Le but de leur promenade était une vieille mosquée des bois, lieu de pèlerinage demi-abandonné, sur un plateau dominant cette mer des tempêtes, et battu en plein par les souffles du Nord. Il y avait là, dans une maison croulante, un petit café bien pauvre, tenu par un bonhomme tout blanc. Ils s’assirent devant la porte, pour regarder dormir au-dessous deux cette immensité pâle. Les quelques arbres, ici, se penchaient échevelés, tous dans la même direction, ayant cédé à la longue sous l’effort continu des mêmes rafales du large. L’air était vif et pur.

Ils ne causèrent point du livre, ni de rien de précis. Il n’y avait aujourd’hui que Zeyneb qui fût un peu grave ; Djénane et Mélek étaient toutes à la griserie de cette promenade en fraude, toutes à la contemplation de cette âpre magnificence des montagnes et des falaises qui dévalaient sous leurs pieds jusqu’à la mer. Pour être seules ici avec André, les petites révoltées avaient dû semer dans les villages de la route deux nègres et autant de négresses dont elles payaient le silence ; mais leurs audaces, qui jusqu’ici réussissaient toujours, ne les gênaient plus du tout. Et le bonhomme à barbe blanche leur servit du café dans ses vieilles tasses bleues, là, dehors, devant la triste Mer Noire, ne doutant point d’avoir affaire à un bey authentique, en pèlerinage avec les dames de son harem.

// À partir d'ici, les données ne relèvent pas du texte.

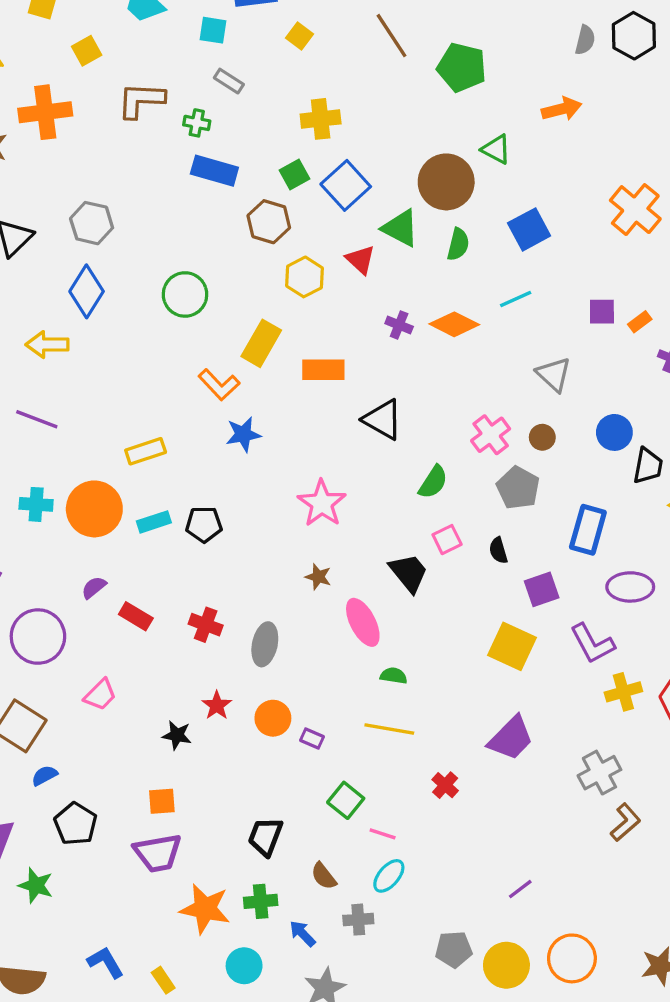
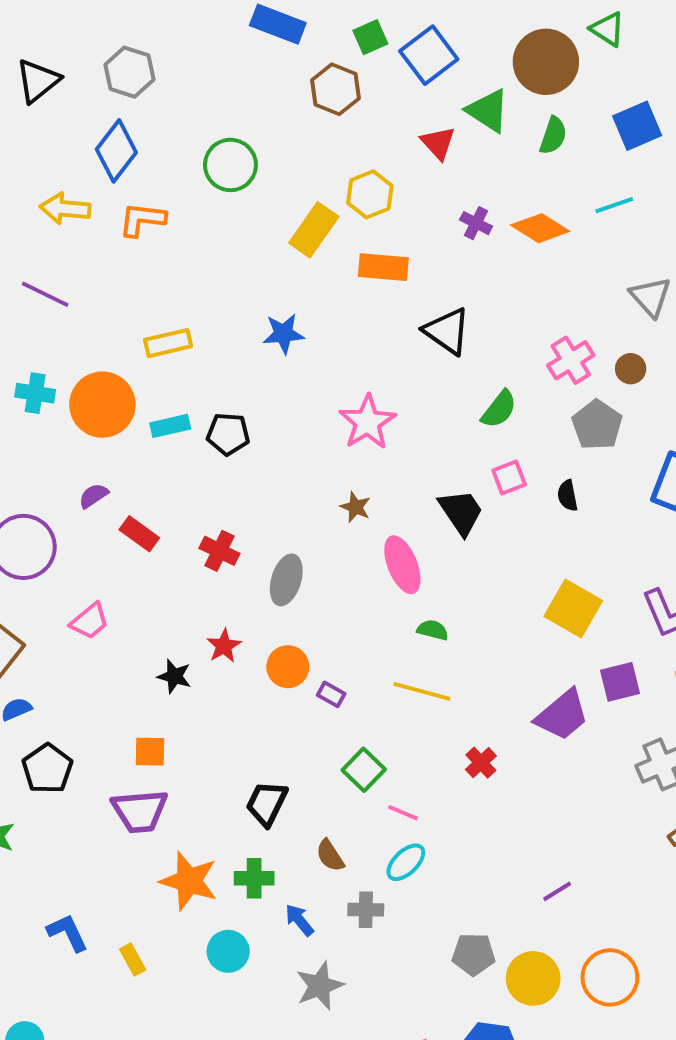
yellow hexagon: (305, 277) -> (370, 194), moved
orange L-shape: (219, 385) -> (142, 219), moved, turned 135
purple square: (542, 589) -> (620, 682), moved

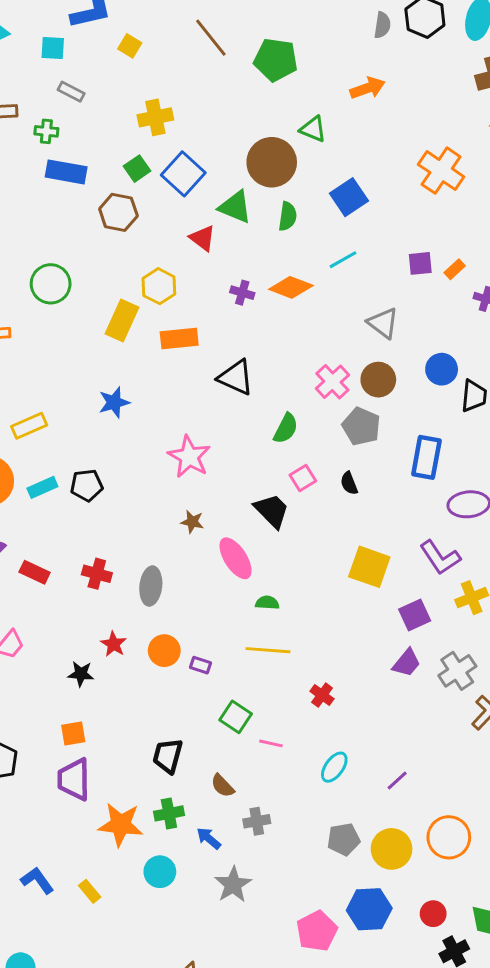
brown circle: (631, 369) -> (378, 380), size x1.5
purple trapezoid: (562, 715) -> (406, 663), moved, size x0.7
purple trapezoid: (140, 811) -> (74, 779), turned 105
cyan ellipse: (406, 862) -> (334, 767), moved

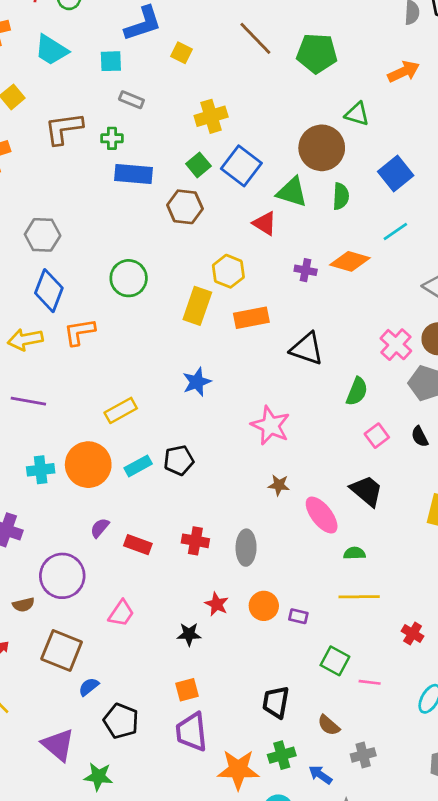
black trapezoid: (272, 511) -> (367, 491), moved

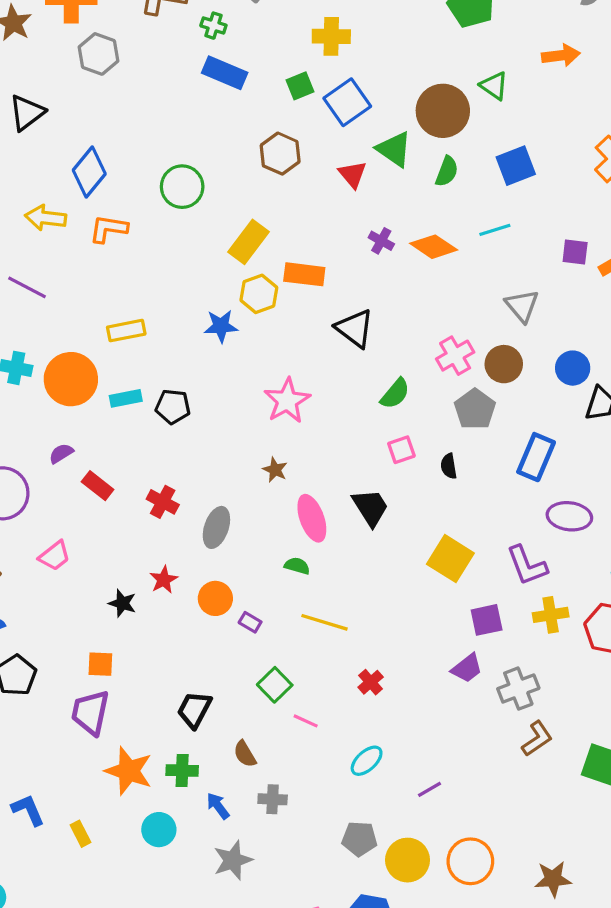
brown hexagon: (185, 207) -> (280, 154), moved
gray hexagon: (43, 235) -> (99, 54), moved
yellow hexagon: (228, 271) -> (259, 294), moved
green semicircle: (354, 553) -> (297, 566), moved

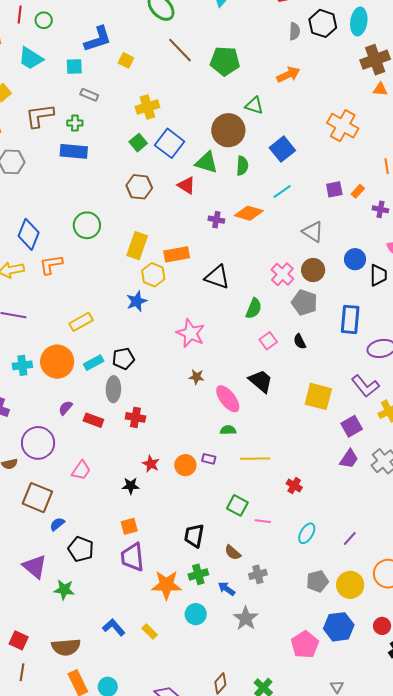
blue rectangle: (225, 73) -> (74, 151), moved
gray ellipse: (216, 527) -> (113, 389), moved
purple rectangle: (250, 622) -> (209, 459), moved

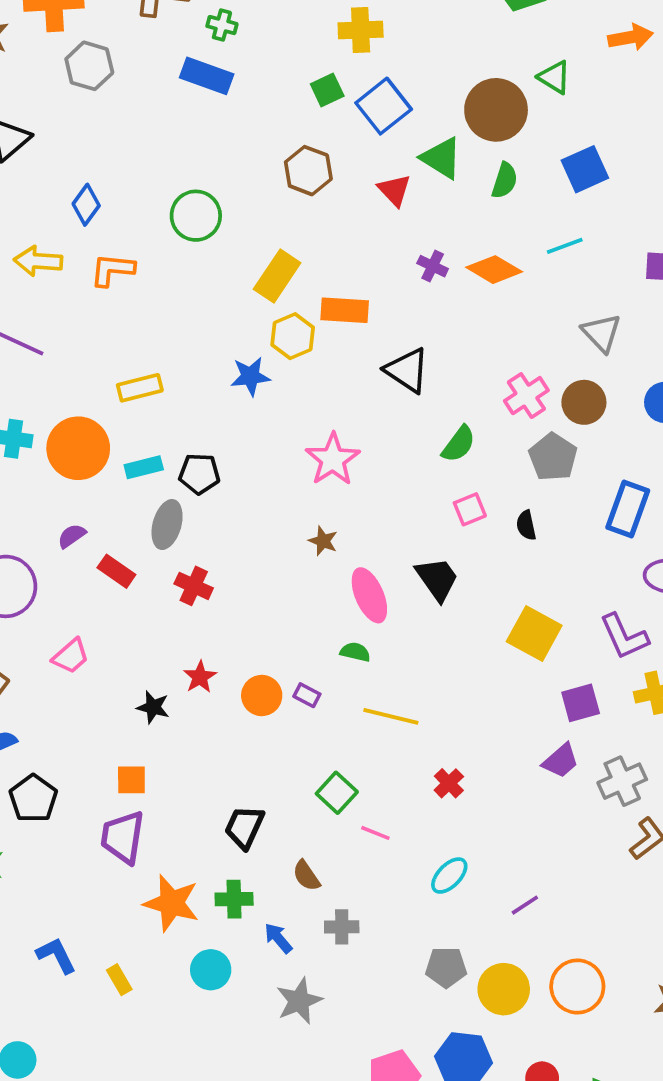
blue diamond: (29, 234) -> (86, 205), size x0.7

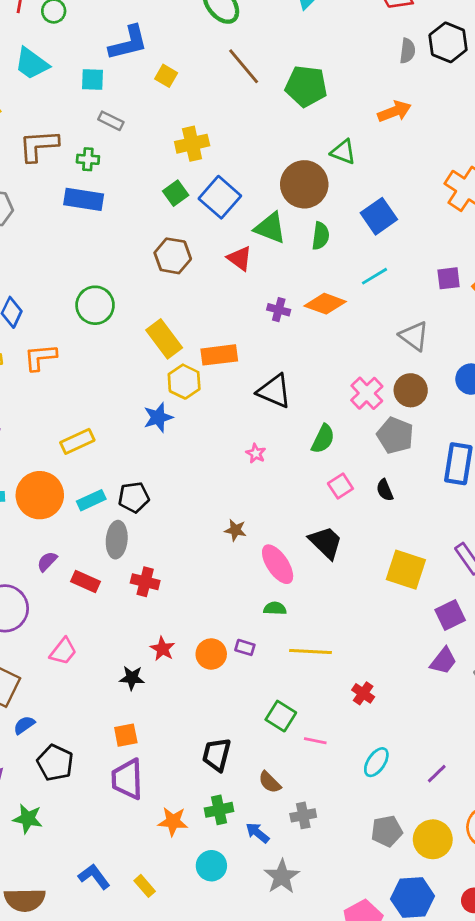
yellow rectangle: (277, 276) -> (164, 339), turned -60
pink star: (333, 459) -> (256, 453), moved, size x0.5
orange star: (171, 903) -> (173, 821), size x0.7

Cependant l’air ici devenait très frais, après la chaleur de la vallée, et Zeyneb fut prise d’une petite toux qu’elle cherchait à dissimuler, mais qui disait la même chose sinistre que la fêlure encore si légère de sa jolie voix. Au regard échangé entre les deux autres, André comprit qu’il y avait là un sujet d’anxiété déjà ancien ; elles voulurent resserrer les plis du costume sur la frêle poitrine, mais la malade, ou la seulement menacée, haussa les épaules :

— Laissez donc, dit-elle, du ton de la plus tranquille indifférence. Eh ! mon Dieu, qu’est-ce que cela peut faire ?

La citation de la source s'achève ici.